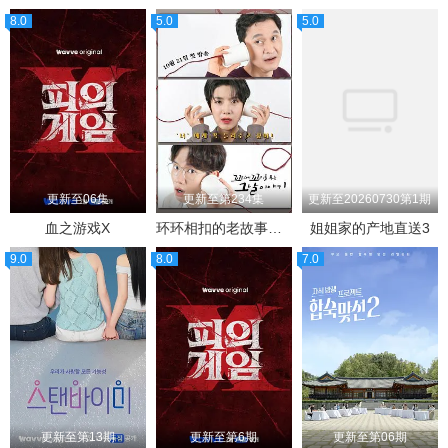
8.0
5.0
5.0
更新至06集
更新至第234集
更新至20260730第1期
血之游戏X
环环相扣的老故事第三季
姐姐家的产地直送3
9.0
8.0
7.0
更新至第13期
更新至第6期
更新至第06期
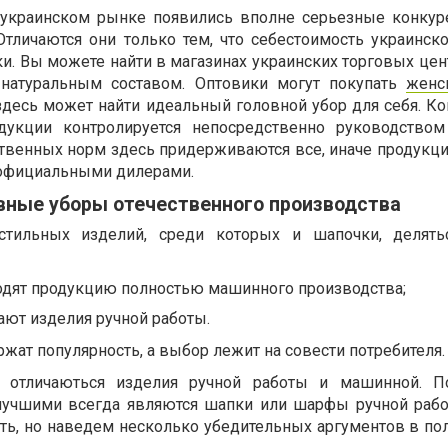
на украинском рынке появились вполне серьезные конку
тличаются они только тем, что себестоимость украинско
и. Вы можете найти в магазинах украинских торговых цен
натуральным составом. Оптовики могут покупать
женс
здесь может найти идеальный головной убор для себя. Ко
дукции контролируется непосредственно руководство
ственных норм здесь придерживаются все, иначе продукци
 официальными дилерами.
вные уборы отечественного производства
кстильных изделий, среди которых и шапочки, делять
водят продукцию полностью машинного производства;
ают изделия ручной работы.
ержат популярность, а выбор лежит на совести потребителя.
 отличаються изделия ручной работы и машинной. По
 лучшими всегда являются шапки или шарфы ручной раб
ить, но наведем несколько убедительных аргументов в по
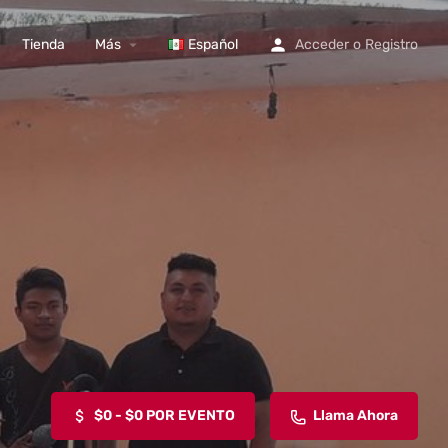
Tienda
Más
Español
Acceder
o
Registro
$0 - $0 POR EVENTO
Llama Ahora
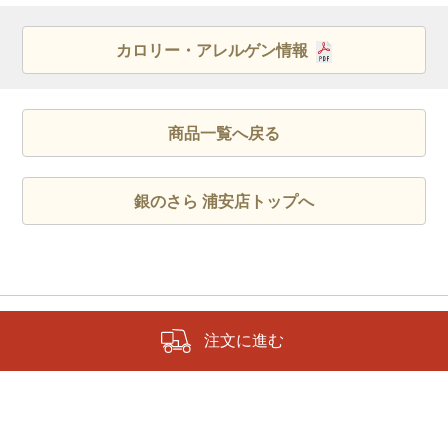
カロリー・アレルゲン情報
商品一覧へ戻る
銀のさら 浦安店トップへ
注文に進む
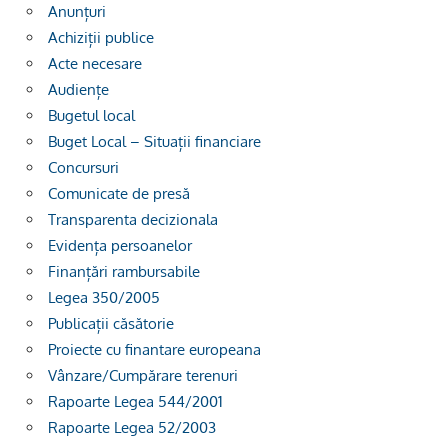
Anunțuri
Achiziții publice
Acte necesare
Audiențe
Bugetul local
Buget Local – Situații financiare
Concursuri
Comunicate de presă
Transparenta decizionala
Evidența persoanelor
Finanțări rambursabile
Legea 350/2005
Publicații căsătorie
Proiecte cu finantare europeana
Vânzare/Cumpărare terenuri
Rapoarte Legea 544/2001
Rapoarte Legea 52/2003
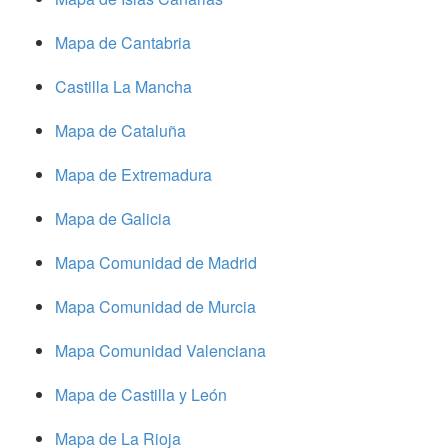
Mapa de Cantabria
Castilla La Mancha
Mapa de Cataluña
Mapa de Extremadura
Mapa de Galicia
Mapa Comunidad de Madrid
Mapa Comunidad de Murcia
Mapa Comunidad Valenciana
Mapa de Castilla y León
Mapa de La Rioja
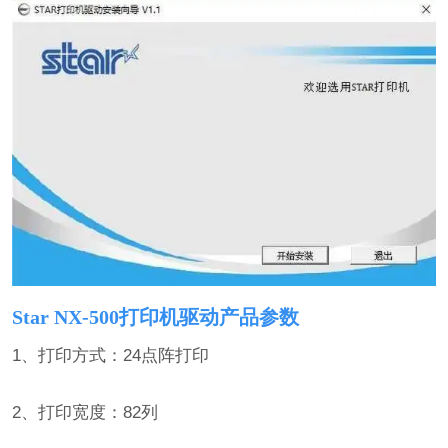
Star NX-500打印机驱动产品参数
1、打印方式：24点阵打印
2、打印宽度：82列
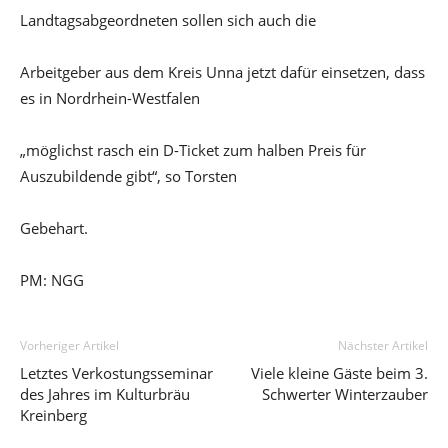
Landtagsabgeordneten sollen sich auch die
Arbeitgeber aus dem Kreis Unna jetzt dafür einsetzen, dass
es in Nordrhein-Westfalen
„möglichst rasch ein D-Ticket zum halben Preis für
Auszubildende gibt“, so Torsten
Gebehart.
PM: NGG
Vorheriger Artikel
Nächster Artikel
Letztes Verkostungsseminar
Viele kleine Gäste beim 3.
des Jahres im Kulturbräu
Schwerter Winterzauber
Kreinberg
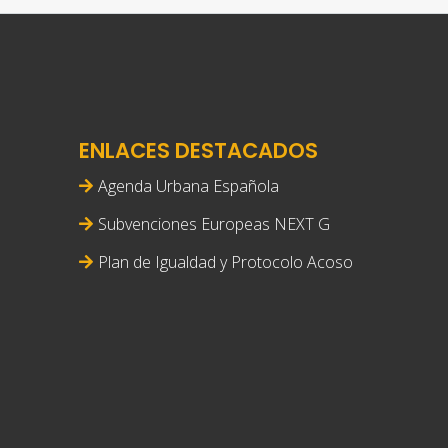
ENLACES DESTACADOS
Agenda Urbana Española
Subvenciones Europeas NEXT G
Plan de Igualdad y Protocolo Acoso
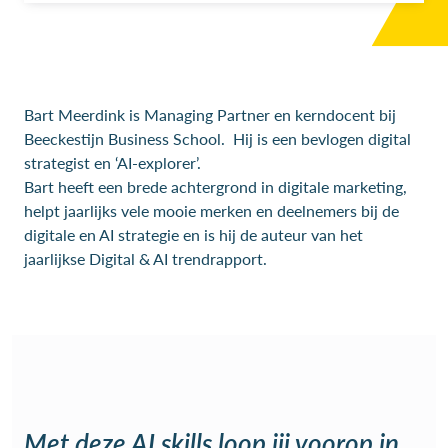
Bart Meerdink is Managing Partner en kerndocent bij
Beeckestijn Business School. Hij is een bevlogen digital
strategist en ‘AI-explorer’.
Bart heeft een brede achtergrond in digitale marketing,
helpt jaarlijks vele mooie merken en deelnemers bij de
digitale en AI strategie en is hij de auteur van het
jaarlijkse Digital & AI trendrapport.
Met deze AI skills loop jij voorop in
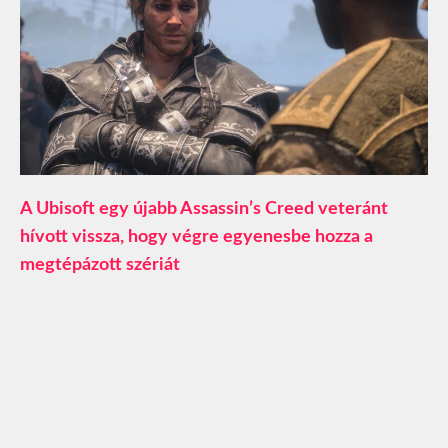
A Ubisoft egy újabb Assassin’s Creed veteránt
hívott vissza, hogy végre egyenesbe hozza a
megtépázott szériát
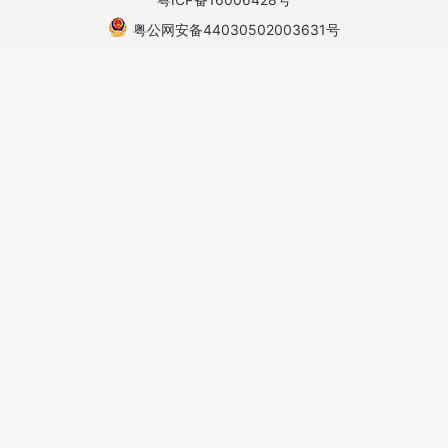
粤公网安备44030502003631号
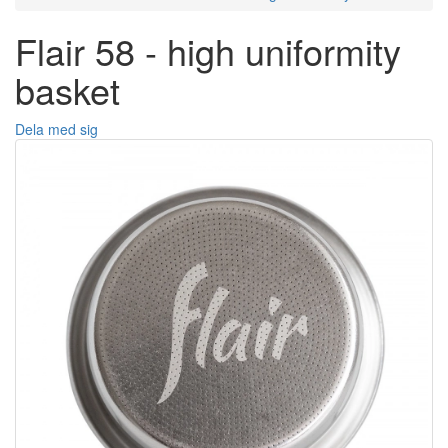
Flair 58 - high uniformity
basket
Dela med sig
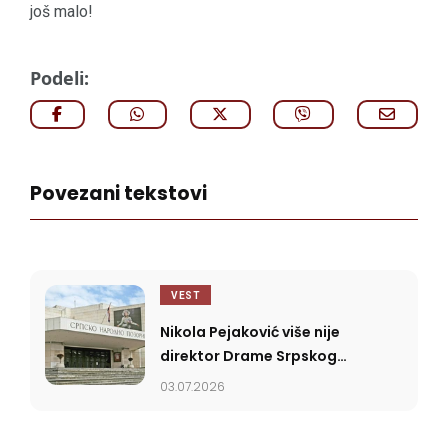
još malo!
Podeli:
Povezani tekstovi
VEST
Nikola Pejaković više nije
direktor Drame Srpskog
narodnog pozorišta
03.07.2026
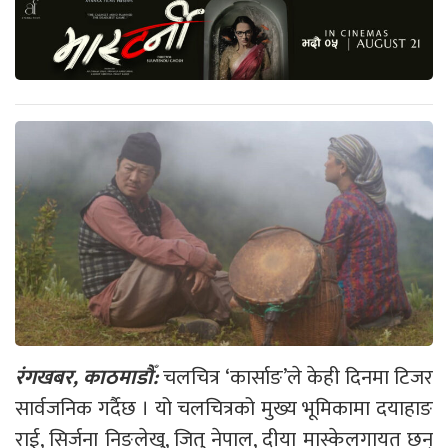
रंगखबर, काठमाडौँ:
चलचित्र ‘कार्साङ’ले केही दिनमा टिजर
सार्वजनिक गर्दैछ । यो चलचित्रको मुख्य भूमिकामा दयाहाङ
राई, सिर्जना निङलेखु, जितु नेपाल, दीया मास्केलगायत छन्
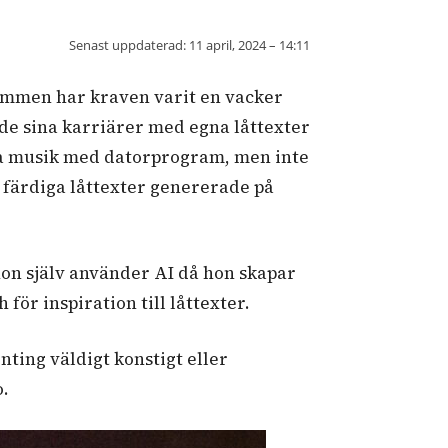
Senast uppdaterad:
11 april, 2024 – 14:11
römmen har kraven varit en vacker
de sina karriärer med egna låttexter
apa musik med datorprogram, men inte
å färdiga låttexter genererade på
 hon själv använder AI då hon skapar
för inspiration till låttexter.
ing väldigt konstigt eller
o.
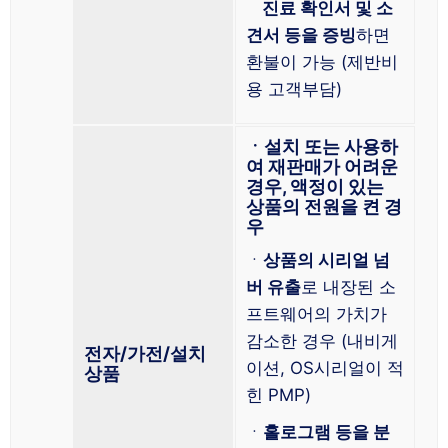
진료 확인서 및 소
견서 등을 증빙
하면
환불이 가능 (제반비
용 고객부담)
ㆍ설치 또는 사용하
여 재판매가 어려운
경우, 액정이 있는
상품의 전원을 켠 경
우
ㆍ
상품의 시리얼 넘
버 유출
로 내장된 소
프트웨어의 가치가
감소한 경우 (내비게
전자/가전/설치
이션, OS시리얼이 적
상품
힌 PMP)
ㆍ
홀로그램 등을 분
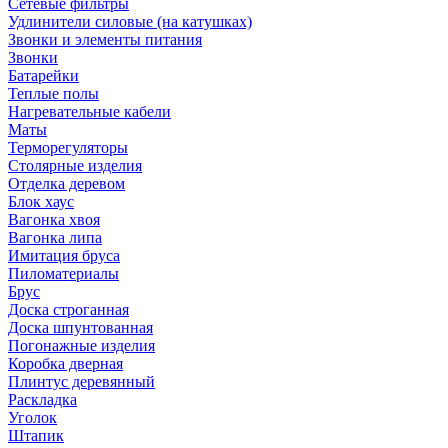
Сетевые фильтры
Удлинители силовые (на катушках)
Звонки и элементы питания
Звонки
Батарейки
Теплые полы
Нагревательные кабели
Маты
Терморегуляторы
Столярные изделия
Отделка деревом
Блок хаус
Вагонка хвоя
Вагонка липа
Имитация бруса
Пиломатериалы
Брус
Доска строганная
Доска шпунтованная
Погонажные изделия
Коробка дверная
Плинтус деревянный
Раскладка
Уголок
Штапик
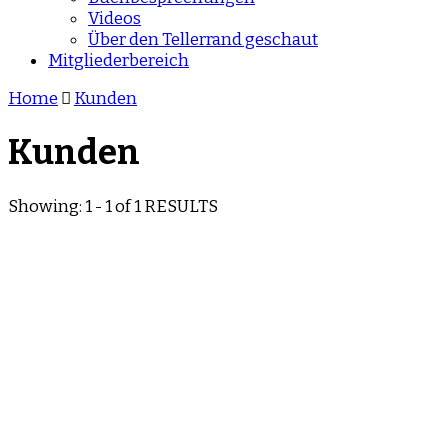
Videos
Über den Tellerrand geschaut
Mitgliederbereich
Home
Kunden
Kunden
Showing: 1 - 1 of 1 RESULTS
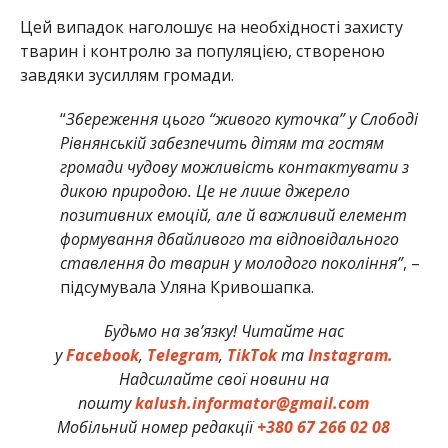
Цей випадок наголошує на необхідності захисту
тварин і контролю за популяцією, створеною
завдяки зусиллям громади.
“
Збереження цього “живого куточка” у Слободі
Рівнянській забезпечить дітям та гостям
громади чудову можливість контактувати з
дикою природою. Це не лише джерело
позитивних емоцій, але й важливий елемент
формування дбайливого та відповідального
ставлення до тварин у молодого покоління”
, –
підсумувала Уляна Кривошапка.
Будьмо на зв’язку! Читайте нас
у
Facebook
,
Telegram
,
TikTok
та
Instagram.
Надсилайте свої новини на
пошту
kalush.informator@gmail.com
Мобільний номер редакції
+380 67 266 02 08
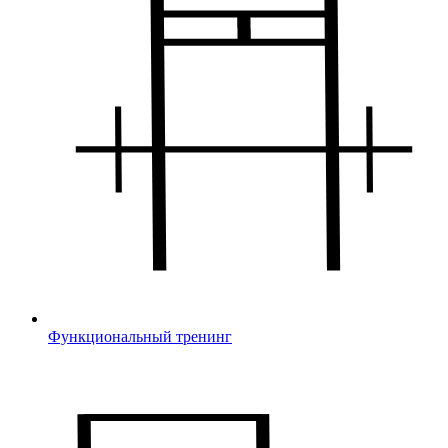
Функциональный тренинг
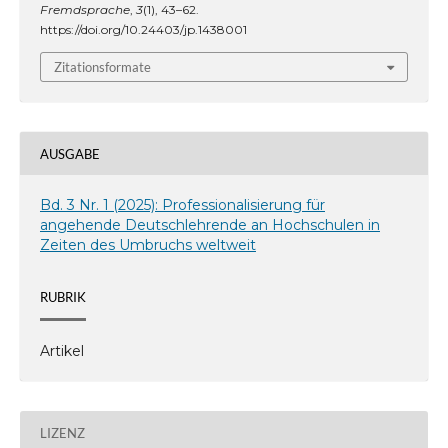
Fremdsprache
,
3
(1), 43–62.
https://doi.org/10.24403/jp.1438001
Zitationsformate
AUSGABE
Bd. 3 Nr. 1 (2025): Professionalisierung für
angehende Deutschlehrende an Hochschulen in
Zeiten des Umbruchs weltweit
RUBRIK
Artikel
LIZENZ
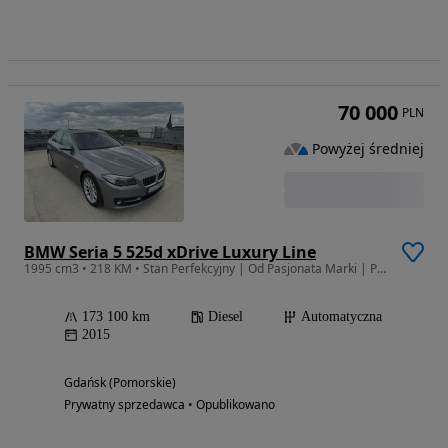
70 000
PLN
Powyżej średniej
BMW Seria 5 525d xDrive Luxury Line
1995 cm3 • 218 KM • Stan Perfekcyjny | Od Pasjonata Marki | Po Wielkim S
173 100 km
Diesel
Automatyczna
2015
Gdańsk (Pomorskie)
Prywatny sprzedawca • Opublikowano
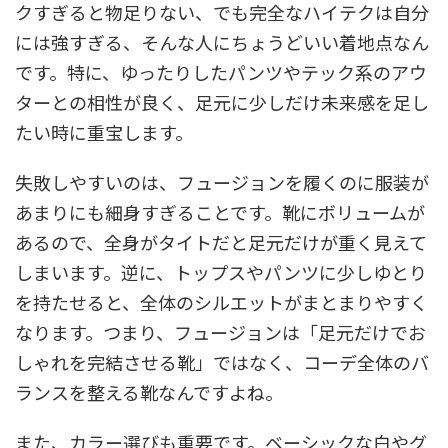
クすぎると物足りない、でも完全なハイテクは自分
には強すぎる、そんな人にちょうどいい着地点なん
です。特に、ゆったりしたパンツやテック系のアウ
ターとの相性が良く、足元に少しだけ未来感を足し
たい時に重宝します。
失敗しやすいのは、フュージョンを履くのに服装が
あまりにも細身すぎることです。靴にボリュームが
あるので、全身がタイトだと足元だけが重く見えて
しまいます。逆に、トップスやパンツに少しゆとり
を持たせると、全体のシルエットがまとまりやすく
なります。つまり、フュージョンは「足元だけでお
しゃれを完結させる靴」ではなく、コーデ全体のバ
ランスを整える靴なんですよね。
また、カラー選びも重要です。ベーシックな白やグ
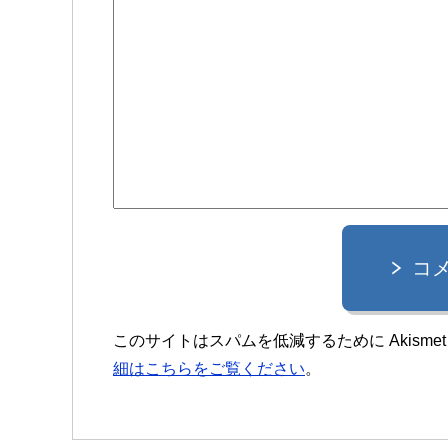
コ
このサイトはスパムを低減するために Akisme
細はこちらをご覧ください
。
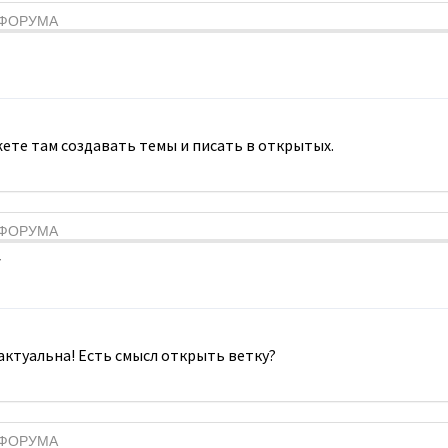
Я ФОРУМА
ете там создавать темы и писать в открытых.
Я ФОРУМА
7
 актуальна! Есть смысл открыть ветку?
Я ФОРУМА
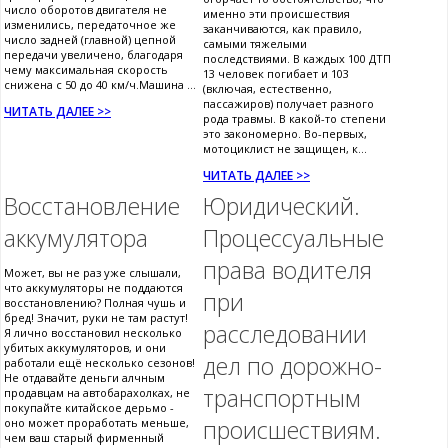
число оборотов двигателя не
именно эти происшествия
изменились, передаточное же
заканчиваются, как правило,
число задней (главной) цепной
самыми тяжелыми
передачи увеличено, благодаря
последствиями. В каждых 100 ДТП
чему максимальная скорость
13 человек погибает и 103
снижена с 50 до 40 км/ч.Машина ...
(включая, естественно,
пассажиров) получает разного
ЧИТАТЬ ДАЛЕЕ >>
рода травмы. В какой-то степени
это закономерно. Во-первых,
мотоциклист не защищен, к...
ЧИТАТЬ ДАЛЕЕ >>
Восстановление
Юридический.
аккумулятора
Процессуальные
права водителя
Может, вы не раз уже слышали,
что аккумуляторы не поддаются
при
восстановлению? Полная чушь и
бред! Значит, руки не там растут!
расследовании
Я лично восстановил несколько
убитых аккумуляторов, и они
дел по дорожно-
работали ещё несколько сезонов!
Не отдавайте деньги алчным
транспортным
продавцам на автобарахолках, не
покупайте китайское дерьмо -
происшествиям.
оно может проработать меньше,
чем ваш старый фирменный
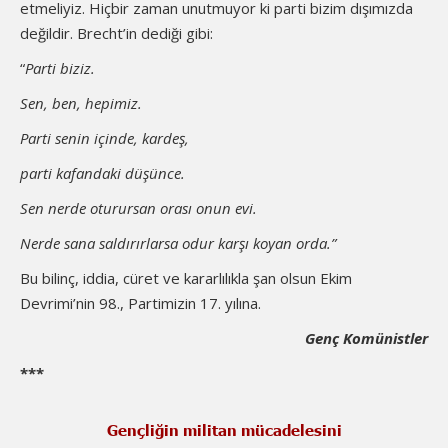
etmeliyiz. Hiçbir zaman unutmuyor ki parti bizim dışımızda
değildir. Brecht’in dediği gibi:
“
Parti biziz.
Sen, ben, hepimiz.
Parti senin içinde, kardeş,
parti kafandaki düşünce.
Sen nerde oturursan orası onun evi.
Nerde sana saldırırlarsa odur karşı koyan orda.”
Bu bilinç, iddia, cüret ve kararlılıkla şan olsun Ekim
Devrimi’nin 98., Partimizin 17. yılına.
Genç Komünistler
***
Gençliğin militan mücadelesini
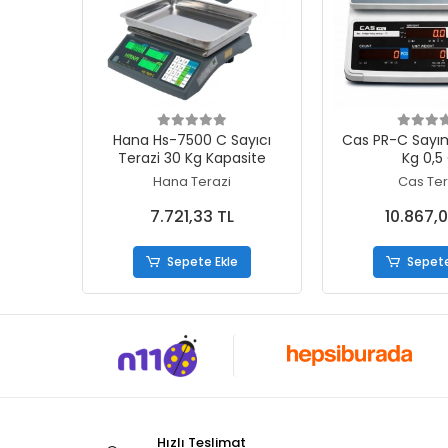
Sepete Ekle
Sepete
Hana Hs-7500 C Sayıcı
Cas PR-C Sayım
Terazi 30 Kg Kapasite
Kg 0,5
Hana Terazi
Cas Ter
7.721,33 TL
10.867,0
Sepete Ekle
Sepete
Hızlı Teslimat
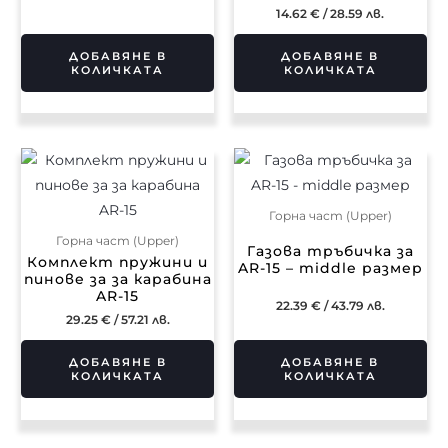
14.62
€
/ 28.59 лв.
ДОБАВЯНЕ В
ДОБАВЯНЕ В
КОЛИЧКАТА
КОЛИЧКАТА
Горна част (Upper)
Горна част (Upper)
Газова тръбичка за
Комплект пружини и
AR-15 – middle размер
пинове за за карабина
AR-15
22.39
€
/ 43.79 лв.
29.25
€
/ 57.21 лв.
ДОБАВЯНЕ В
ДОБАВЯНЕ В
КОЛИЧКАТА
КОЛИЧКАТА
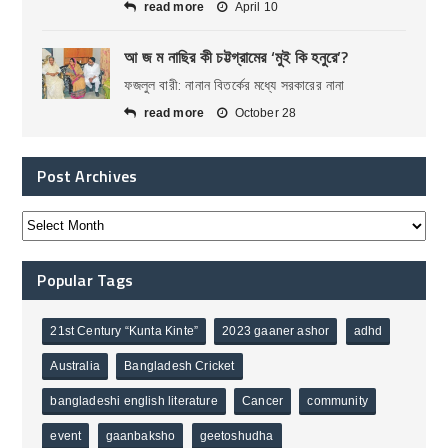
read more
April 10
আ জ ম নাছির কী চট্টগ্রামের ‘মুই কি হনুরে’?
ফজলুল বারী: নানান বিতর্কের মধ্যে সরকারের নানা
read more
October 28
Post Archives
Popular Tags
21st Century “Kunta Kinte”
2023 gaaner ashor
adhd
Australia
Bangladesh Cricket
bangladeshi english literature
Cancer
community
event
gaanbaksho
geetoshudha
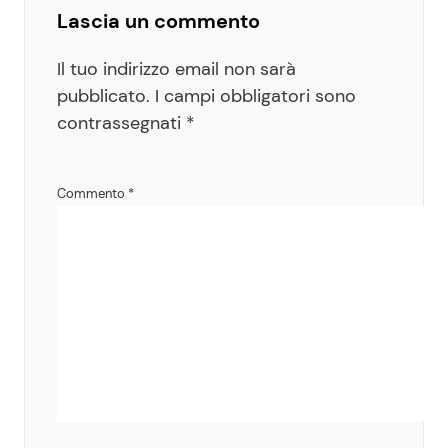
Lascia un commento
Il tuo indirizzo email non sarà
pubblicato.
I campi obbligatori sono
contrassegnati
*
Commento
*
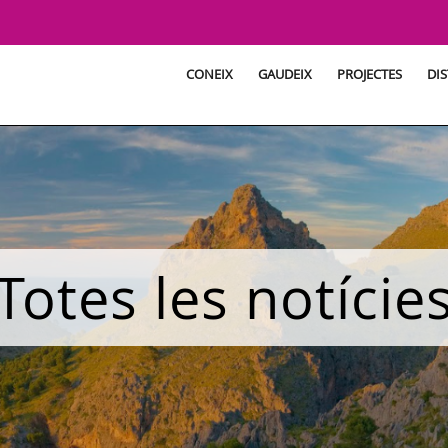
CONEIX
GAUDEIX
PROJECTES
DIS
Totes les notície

◆ ◆ ◆

* What the task requires *
Look above for the line with "Gdańsk (Pomorskie)"; quote it and every line after it, stopping after the line with "транспортным", exactly, with nothing added and without pictures.

* Completed task *
Gdańsk (Pomorskie)
Prywatny sprzedawca • Opublikowano
クすぎると物足りない、でも完全なハイテクは自分
には強すぎる、そんな人にちょうどいい着地点なん
です。特に、ゆったりしたパンツやテック系のアウ
ターとの相性が良く、足元に少しだけ未来感を足し
たい時に重宝します。
失敗しやすいのは、フュージョンを履くのに服装が
あまりにも細身すぎることです。靴にボリュームが
あるので、全身がタイトだと足元だけが重く見えて
しまいます。逆に、トップスやパンツに少しゆとり
を持たせると、全体のシルエットがまとまりやすく
なります。つまり、フュージョンは「足元だけでお
しゃれを完結させる靴」ではなく、コーデ全体のバ
ランスを整える靴なんですよね。
また、カラー選びも重要です。ベーシックな白やグ
コ
このサイトはスパムを低減するために Akisme
細はこちらをご覧ください
。
Я ФОРУМА
ете там создавать темы и писать в открытых.
Я ФОРУМА
7
 актуальна! Есть смысл открыть ветку?
Я ФОРУМА
число оборотов двигателя не
именно эти происшествия
изменились, передаточное же
заканчиваются, как правило,
число задней (главной) цепной
самыми тяжелыми
передачи увеличено, благодаря
последствиями. В каждых 100 ДТП
чему максимальная скорость
13 человек погибает и 103
снижена с 50 до 40 км/ч.Машина ...
(включая, естественно,
пассажиров) получает разного
ЧИТАТЬ ДАЛЕЕ >>
рода травмы. В какой-то степени
это закономерно. Во-первых,
мотоциклист не защищен, к...
ЧИТАТЬ ДАЛЕЕ >>
Восстановление
Юридический.
аккумулятора
Процессуальные
права водителя
Может, вы не раз уже слышали,
что аккумуляторы не поддаются
при
восстановлению? Полная чушь и
бред! Значит, руки не там растут!
расследовании
Я лично восстановил несколько
убитых аккумуляторов, и они
дел по дорожно-
работали ещё несколько сезонов!
Не отдавайте деньги алчным
транспортным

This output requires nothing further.